At one point, Bufalino had a suite at the Hotel Consulate and would meet Frank Sheeran in Manhattan every Thursday, according to Lindley DeVecchio, the FBI agent who fell under a dark cloud for his relationship with former Colombo capo Greg Scarpa. In We're Going to Win This Thing (coauthored with Charles Brandt) DeVecchio noted that Bufalino’s Hotel Consulate suite was bugged and his phone was tapped, but Bufalino never talked business in his suite or on the phone.

Former undercover FBI Agent Joe Pistone, in Donnie Brasco: Unfinished Business (also coauthored with Charles Brandt), wrote that he hung around at the Vesuvio bar on Thursday nights posing as jewel thief Donnie Brasco in an ongoing attempt to overhear intelligence, but that Bufalino kept to himself to such an extent, Pistone never heard anything —even though Bufalino was known to have extensive dealings with jewel thieves. In fact, Bufalino always kept a magnifying glass on him and would pull it out whenever he needed to examine stolen diamonds or other precious stones that had been brought to him to fence.

Bufalino was vicious. He was once caught on wiretap threatening a man's life at a meeting at Vesuvio restaurant. This was the case that sent Bufalino to federal prison for the first time in 1978 at the age of 74. Jack Napoli arrived for the meeting with Bufalino, and Bufalino grew so enraged with him, he couldn’t control himself.

Napoli stood six foot six and weighed around 240 pounds, yet Bufalino threatened to kill him with his bare hands unless he returned some diamonds immediately.

“I’m going to kill you, cocksucker, and I’m going to do it myself and I’m going to jail just for you.”

Napoli had used Bufalino’s name to secure $25,000 worth of diamonds from a New York jeweler, paying for the gems with a worthless check. Napoli knew he was in deep trouble and had gone to the FBI before the meeting and was wearing the wire when Bufalino vowed to kill him.

Billy D’Elia
Billy D’Elia



Following his indictment, Bufalino’s solution to beat the rap was to kill Napoli before he could testify. For help, Bufalino reached out to Jimmy (the Weasel) Fratianno, who described the incident in detail in The Last Mafioso..... Then "Fratianno," DeVecchio (who was part of the FBI team that wired up Napoli) notes in We're Going to Win This Thing, "had gotten into a jackpot in L.A., and he rolled and taped Bufalino. Now they had Bufalino for a conspiracy to murder with his own words. Bufalino went down on that, suffered a stroke in jail, and was released to die at home—which he did in his early nineties."

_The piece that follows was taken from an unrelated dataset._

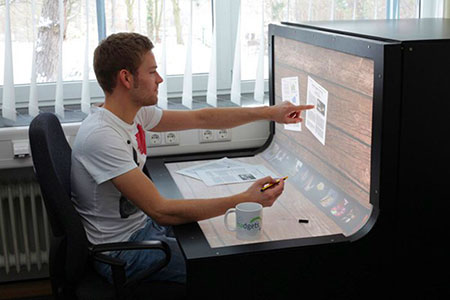 Find the location of `heater`. heater is located at coordinates (21, 236).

Specifically, Bufalino was convicted of extortion and got four years. He was sent to Danbury CT Federal Prison in 1978, leaving his longtime driver, William (Big Billy) D'Elia, and Edward Sciandra to run the Pittston Crime Family while he was away. Bufalino was released in 1981 but was almost immediately convicted of conspiracy for the attempted murder of a  government witness. He was sent back to prison in 1982 and served six years and eight months of a 10-year sentence.

Bufalino died Feb. 25, 1994, at Nesbitt Memorial Hospital in Kingston, Pennsylvania. he was 90.

His successor as boss of the Pittston Crime Family was D'Elia. Edward Sciandra reportedly remained involved but kept his distance from the action in Pennsylvania by living on Long Island in Bellmore, New York. Sciandra later retired to Florida, where he died in July of 2003. In 2006, Billy D’Elia was arrested for money laundering and witness tampering. He won a reduction in his original nine-year sentence by cooperating with investigators. D'Elia was held at a federal facility in Tucson, Ariz. HE was supposed to be released on Feb. 2, 2013.